New Technology guides Autonomous Vehicles safely through a highly uncertain environment
MIT researchers have developed a trajectory planning system for autonomous vehicles that allows them to travel from a starting point to a destination location even when there are many different uncertainties in the environment.
The vehicle and the researchers who programmed it don’t know much about this environment. MIT researchers have developed a technique that could help this spacecraft land safely. Their approach can allow an autonomous vehicle to plot a provably safe trajectory in highly unsafe situations, where there are multiple uncertainties about environmental conditions and objects that the vehicle could collide with. The technique could help a vehicle find a safe course around obstacles that move in random ways and change shape over time. It records a safe trajectory to a target region even when the vehicle’s starting point is not known exactly and when it is unclear exactly how the vehicle will move due to environmental factors such as wind, ocean currents or rough terrain.
This is the first technique that allows tackling the problem of trajectory planning with many simultaneous uncertainties and complex safety constraints, says co-lead author Weiqiao Han, a graduate student in the Department of Electrical Engineering and Computer Science and the Computer Science and Artificial Intelligence Laboratory (CSAIL). .
The Researchers evaluated the technology using several simulated navigation scenarios. In one, they modeled an underwater vehicle that plotted a course from an unsafe position around a series of oddly shaped obstacles to a target region. It was able to safely reach the target at least 99 percent of the time.

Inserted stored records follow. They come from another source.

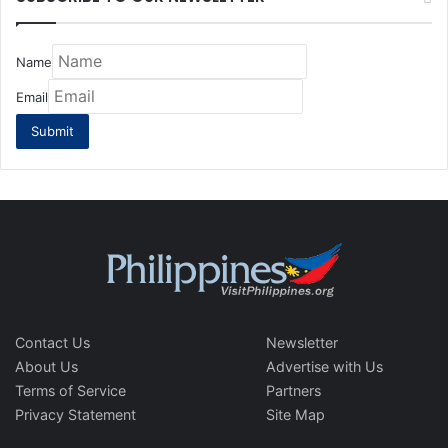
Name
Email
Contact Us
Newsletter
About Us
Advertise with Us
Terms of Service
Partners
Privacy Statement
Site Map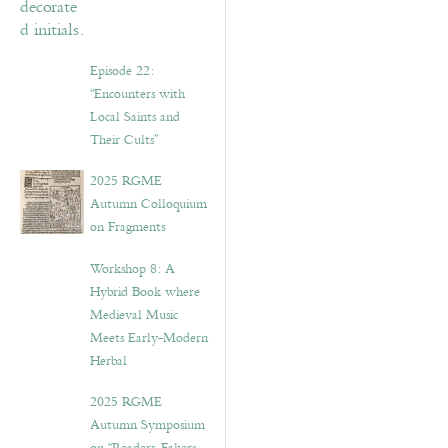
Episode 22:
“Encounters with
Local Saints and
Their Cults”
2025 RGME
Autumn Colloquium
on Fragments
Workshop 8: A
Hybrid Book where
Medieval Music
Meets Early-Modern
Herbal
2025 RGME
Autumn Symposium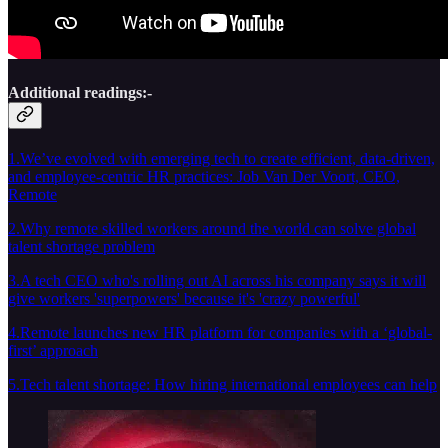
Additional readings:-
1.We’ve evolved with emerging tech to create efficient, data-driven,
and employee-centric HR practices: Job Van Der Voort, CEO,
Remote
2.Why remote skilled workers around the world can solve global
talent shortage problem
3.A tech CEO who's rolling out AI across his company says it will
give workers 'superpowers' because it's 'crazy powerful'
4.Remote launches new HR platform for companies with a ‘global-
first’ approach
5.Tech talent shortage: How hiring international employees can help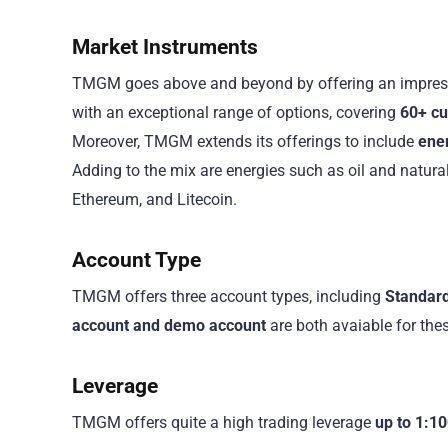
Market Instruments
TMGM goes above and beyond by offering an impress
with an exceptional range of options, covering
60+ cur
Moreover, TMGM extends its offerings to include
ene
Adding to the mix are energies such as oil and natural
Ethereum, and Litecoin.
Account Type
TMGM offers three account types, including
Standard
account and demo account
are both avaiable for thes
Leverage
TMGM offers quite a high trading leverage
up to 1:10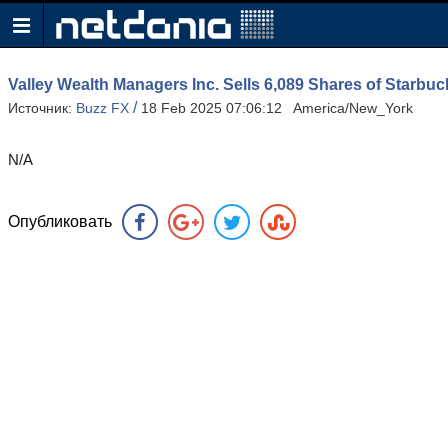
Valley Wealth Managers Inc. Sells 6,089 Shares of Star
/
Источник:
Buzz FX
18 Feb 2025 07:06:12 America/New_York
N/A
Опубликовать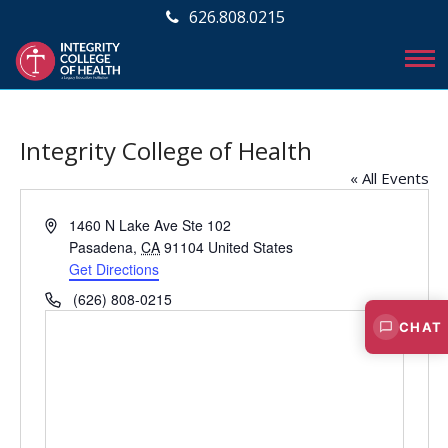
626.808.0215
Integrity College of Health
« All Events
A
1460 N Lake Ave Ste 102
d
Pasadena
,
CA
91104
United States
d
Get Directions
r
P
(626) 808-0215
e
h
CHAT
s
o
s
n
e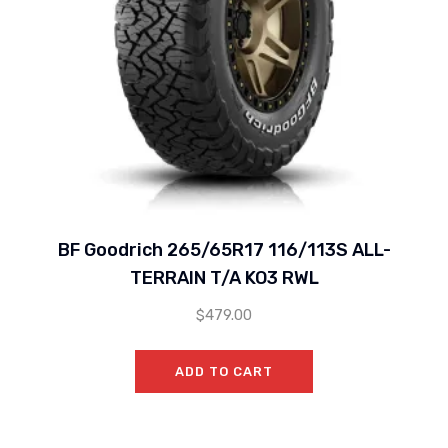
BF Goodrich 265/65R17 116/113S ALL-
TERRAIN T/A KO3 RWL
$
479.00
ADD TO CART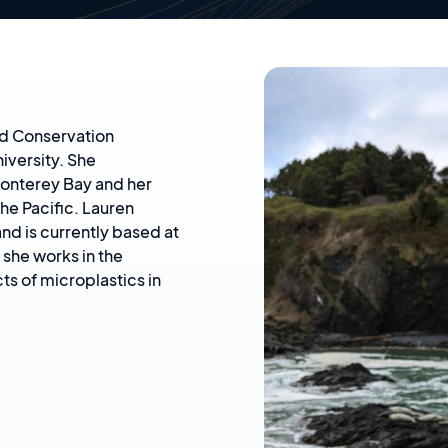
and Conservation
iversity. She
onterey Bay and her
the Pacific. Lauren
nd is currently based at
she works in the
ts of microplastics in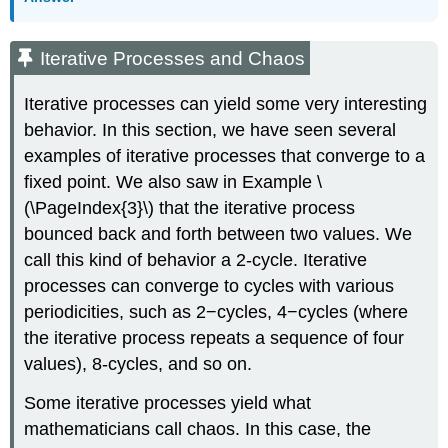
Iterative Processes and Chaos
Iterative processes can yield some very interesting
behavior. In this section, we have seen several
examples of iterative processes that converge to a
fixed point. We also saw in Example
\
(\PageIndex{3}\)
that the iterative process
bounced back and forth between two values. We
call this kind of behavior a 2-cycle. Iterative
processes can converge to cycles with various
periodicities, such as 2−cycles, 4−cycles (where
the iterative process repeats a sequence of four
values), 8-cycles, and so on.
Some iterative processes yield what
mathematicians call chaos. In this case, the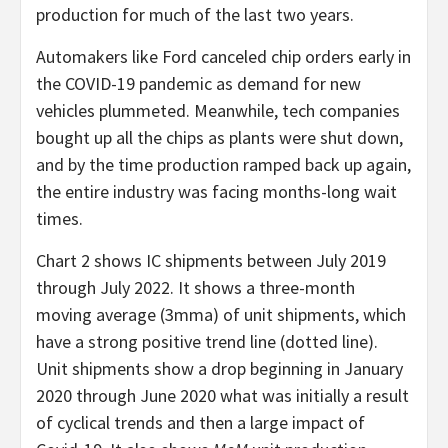
production for much of the last two years.
Automakers like Ford canceled chip orders early in
the COVID-19 pandemic as demand for new
vehicles plummeted. Meanwhile, tech companies
bought up all the chips as plants were shut down,
and by the time production ramped back up again,
the entire industry was facing months-long wait
times.
Chart 2 shows IC shipments between July 2019
through July 2022. It shows a three-month
moving average (3mma) of unit shipments, which
have a strong positive trend line (dotted line).
Unit shipments show a drop beginning in January
2020 through June 2020 what was initially a result
of cyclical trends and then a large impact of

They also used it to map a safe trajectory for an aircraft that avoided multiple 3D flying objects of uncertain sizes and positions and could move over time while strong winds affected its movement.
With their system, the aircraft reached its target region with a high probability. Depending on the complexity of the environment, the algorithms needed between a few seconds and a few minutes to develop a safe trajectory. Researchers are now working on more efficient procedures that allow for significantly reduced runtimes, which could allow them to get closer to real-time planning scenarios. Researchers are also working on a hardware implementation that would allow the researchers to demonstrate their technique in a real robot.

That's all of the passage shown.